Через неделю князь вышел и начал опять прежнюю жизнь, с особенной деятельностью занимаясь постройками и садами и прекратив все прежние отношения с m lle Bourienne. Вид его и холодный тон с княжной Марьей как будто говорил ей: «Вот видишь, ты выдумала на меня налгала князю Андрею про отношения мои с этой француженкой и поссорила меня с ним; а ты видишь, что мне не нужны ни ты, ни француженка».

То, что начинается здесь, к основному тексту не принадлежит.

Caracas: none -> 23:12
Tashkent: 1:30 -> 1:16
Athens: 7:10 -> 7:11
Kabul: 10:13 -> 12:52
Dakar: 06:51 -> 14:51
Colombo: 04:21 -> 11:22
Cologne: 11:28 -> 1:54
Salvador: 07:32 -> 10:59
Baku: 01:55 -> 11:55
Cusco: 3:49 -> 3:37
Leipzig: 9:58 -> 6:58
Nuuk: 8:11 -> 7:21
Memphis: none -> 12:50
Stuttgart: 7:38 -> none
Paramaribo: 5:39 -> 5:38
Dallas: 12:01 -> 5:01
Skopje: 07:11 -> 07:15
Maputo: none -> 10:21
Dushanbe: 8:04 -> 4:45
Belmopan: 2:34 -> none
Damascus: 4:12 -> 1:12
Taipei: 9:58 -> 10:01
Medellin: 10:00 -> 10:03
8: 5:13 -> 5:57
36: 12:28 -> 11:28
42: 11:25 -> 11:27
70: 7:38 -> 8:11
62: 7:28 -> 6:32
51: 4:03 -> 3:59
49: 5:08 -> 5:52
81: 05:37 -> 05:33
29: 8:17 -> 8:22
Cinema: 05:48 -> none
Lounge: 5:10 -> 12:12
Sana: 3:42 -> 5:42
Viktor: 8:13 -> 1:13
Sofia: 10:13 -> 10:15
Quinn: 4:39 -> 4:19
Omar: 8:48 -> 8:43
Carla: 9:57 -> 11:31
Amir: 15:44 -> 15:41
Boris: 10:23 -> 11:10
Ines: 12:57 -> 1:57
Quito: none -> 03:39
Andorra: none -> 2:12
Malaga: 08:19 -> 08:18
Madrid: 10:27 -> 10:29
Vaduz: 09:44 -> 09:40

Одну половину дня княжна Марья проводила у Николушки, следя за его уроками, сама давала ему уроки русского языка и музыки, и разговаривая с Десалем; другую часть дня она проводила в своей половине с книгами, старухой няней и с божьими людьми, которые иногда с заднего крыльца приходили к ней.
О войне княжна Марья думала так, как думают о войне женщины. Она боялась за брата, который был там, ужасалась, не понимая ее, перед людской жестокостью, заставлявшей их убивать друг друга; но не понимала значения этой войны, казавшейся ей такою же, как и все прежние войны. Она не понимала значения этой войны, несмотря на то, что Десаль, ее постоянный собеседник, страстно интересовавшийся ходом войны, старался ей растолковать свои соображения, и несмотря на то, что приходившие к ней божьи люди все по своему с ужасом говорили о народных слухах про нашествие антихриста, и несмотря на то, что Жюли, теперь княгиня Друбецкая, опять вступившая с ней в переписку, писала ей из Москвы патриотические письма.
«Я вам пишу по русски, мой добрый друг, – писала Жюли, – потому что я имею ненависть ко всем французам, равно и к языку их, который я не могу слышать говорить… Мы в Москве все восторжены через энтузиазм к нашему обожаемому императору.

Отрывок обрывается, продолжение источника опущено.